Tamamlayıcı tıp: modern tıp uygulamalarına ek olarak geleneksel ve tamamlayıcı tıbbın kullanılmasıdır. Hacamat, kupa, akupunktur gibi geleneksel yöntemler, ozon, osteopati, kayroterapi gibi bilimsel temeli tartışmalı uygulamaların destekleyici olarak kullanılmasıdır. Benim şahsi görüşüm, bu uygulamaların çoğunun hastalarda psikolojik olarak rahatlama sağladığı, bilimsel olarak hastalığı tedavi edici bir etkisinden ziyade hastanın moralini ve dolayısı ile bağışıklık sistemini güçlendirerek bir iyilik hali hissedilmesine yardımcı oldukları yönündedir. Dolayısı ile bu yöntemlere başvurmaya hevesli hastalarıma modern tıbbın önerdiği tedavileri kesinlikle bırakmadan deneyebilirsiniz diyorum.

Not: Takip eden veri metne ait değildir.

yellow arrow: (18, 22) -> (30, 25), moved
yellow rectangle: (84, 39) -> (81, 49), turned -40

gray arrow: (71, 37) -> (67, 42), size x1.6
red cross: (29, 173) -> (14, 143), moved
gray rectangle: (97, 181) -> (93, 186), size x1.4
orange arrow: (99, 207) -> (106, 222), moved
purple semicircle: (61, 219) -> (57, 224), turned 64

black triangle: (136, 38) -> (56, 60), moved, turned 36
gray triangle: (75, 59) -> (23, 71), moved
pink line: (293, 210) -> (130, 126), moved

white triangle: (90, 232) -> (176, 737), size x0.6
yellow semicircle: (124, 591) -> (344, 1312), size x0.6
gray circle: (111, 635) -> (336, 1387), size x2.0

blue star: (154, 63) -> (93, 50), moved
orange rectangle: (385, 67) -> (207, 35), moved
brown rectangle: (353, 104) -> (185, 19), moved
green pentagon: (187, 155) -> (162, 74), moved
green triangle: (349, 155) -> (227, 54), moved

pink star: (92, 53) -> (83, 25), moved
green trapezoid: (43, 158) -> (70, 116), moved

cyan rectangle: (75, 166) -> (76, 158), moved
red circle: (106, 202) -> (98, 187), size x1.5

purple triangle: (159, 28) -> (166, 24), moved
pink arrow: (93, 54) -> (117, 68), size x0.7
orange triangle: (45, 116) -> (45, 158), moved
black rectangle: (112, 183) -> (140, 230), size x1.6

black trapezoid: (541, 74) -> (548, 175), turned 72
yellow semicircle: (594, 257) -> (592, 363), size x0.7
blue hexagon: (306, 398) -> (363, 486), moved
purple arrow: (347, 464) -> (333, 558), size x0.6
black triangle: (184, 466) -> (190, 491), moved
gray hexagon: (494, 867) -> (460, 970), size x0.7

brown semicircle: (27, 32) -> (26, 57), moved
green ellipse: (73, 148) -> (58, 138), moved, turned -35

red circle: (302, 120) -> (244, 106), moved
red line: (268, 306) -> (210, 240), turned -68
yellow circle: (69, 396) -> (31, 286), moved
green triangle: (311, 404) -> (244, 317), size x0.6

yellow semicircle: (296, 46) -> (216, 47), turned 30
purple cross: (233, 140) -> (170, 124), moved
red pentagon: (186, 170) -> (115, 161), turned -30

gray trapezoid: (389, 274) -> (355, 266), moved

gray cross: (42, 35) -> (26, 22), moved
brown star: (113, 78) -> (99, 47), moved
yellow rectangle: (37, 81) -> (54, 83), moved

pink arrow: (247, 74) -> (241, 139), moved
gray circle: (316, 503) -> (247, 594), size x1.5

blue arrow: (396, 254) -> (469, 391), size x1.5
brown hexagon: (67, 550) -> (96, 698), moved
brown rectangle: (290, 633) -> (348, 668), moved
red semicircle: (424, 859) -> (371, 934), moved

Tabii ki bu uygulamaların sağlık bakanlığından ruhsatlı kliniklerde eğitimini almış yetkili kişilerce yapılması kesinlikle gerekli çünkü merdiven altı tabir edilen kaçak yerlerde insanların sağlığını ve parasını kaybetme riski de var.

Sonuç olarak, tıp bir bilimdir, hekim bu bilimi uygulayan sanatkârdır. Hastasına alternatif değil gerçek tıbbı hastayı anlayarak ve gözeterek sunar. Hastaya en doğru tedaviyi verseniz bile, onu anlamaz ve tedavinin sunumunu bireyselleştiremezseniz, başarı şansınız düşük olur.